なんとも気まずい沈黙が流れる。気まずさを感じたのは彼らも同じだったようで、三人は顔を寄せ合って話し始める。
「気まずい……どうすればいいんだ」
「なんとかしろよ、佐吉」
「なぜ私に頼る、馬鹿」
「こういう時に頭使わねーでどうすんだよ!」
「そうだな。市松には使える頭がなかったな」
「なんだと!」
「おい、二人ともやめろ!」
ひそひそ話のつもりらしいが、会話はしっかり聞こえていた。
「……そもそも秀吉様は、なぜ俺たちに小春様を紹介したんだ?」
「わからんが、あの信長様のご息女だ。変わり者で手を焼いているのかもしれん」
「あー……だから信長様が秀吉様にお姫様の世話を頼んだとか?最近よくここに出入りしてるし」
「そして秀吉様も手に負えず、俺たちに任せることにした、ということか。正直小春様のお相手は……困る」
「確かに困る!俺たちそんなに暇じゃねーからな!」
「面倒だが、秀吉様の命令なら仕方ない。相手をしてやるか」
「……ちょっと、あんたたち!」
我慢ならずに小春が突っ込む。
「さっきから全部聞こえてるんだけど!」
「これはこれは小春様。いかがいたしましたか?」
佐吉が丁寧な口調で言う。先ほどの好き勝手な発言を聞いているから今更丁寧に対応されてもなのだが。

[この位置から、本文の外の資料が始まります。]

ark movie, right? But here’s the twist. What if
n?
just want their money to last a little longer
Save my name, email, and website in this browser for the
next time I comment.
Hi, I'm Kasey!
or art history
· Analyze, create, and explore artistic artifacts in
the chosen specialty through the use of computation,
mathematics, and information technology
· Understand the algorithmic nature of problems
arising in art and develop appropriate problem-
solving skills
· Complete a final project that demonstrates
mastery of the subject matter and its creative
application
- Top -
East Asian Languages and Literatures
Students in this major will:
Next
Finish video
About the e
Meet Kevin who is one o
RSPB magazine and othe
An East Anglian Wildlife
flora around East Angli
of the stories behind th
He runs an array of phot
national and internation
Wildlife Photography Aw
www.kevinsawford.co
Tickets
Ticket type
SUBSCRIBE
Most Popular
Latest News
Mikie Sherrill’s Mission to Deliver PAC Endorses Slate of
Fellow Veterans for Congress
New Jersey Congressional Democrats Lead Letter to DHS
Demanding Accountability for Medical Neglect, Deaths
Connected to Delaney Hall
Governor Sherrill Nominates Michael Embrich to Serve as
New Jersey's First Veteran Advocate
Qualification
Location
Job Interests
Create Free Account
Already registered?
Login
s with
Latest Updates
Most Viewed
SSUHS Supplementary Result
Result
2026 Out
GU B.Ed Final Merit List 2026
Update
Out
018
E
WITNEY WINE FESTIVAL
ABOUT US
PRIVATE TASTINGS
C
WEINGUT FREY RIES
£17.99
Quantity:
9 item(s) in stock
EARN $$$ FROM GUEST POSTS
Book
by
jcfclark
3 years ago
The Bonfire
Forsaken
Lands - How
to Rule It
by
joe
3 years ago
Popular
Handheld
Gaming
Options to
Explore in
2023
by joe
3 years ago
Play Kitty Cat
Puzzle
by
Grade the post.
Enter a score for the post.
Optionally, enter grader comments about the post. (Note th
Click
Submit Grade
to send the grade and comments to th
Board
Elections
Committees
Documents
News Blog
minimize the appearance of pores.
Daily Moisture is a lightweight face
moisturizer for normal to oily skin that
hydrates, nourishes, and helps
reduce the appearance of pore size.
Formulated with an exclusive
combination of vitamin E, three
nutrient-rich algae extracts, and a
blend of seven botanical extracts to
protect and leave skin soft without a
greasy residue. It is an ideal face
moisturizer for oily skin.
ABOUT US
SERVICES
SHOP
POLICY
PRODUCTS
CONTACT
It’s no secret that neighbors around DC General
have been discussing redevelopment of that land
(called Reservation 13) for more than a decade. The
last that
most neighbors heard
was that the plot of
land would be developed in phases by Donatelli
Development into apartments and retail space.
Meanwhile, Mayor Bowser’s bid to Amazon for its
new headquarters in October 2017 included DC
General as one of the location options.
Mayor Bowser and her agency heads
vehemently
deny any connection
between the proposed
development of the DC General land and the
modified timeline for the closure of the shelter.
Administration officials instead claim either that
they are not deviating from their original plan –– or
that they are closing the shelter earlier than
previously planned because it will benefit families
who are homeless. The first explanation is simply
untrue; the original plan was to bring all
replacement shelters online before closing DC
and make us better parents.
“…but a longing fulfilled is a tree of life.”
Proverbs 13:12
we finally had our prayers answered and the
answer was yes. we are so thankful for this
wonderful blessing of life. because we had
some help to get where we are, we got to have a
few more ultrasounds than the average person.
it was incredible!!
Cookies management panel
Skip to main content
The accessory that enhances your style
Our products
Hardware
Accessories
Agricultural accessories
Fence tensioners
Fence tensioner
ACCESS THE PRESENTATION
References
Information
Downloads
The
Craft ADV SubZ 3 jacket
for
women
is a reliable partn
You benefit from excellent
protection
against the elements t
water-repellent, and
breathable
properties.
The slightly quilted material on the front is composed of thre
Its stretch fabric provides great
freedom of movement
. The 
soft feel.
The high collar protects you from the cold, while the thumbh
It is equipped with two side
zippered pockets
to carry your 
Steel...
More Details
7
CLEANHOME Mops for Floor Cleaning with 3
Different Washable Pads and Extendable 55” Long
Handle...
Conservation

「いや、もう敬語とかいいよ。心の声か何か知らないけど本音聞こえてるから。普通にしよう」
「そうか。それはありがたいことだ、小春」
「順応性早いね」
早速態度を改めた佐吉に小春だけでなく夜叉若と市松も驚いた。
「佐吉、いいのか」
「後で怒られても知らねーからな」
「こいつが自らそう言うのだ。そのように接するのが当然だろう。私たちより身分が上の姫様が言うのだから、聞かなければな。そうでしょう、小春“様”?」
「まあ……そうだね……」
小春は引きつった笑顔を浮かべた。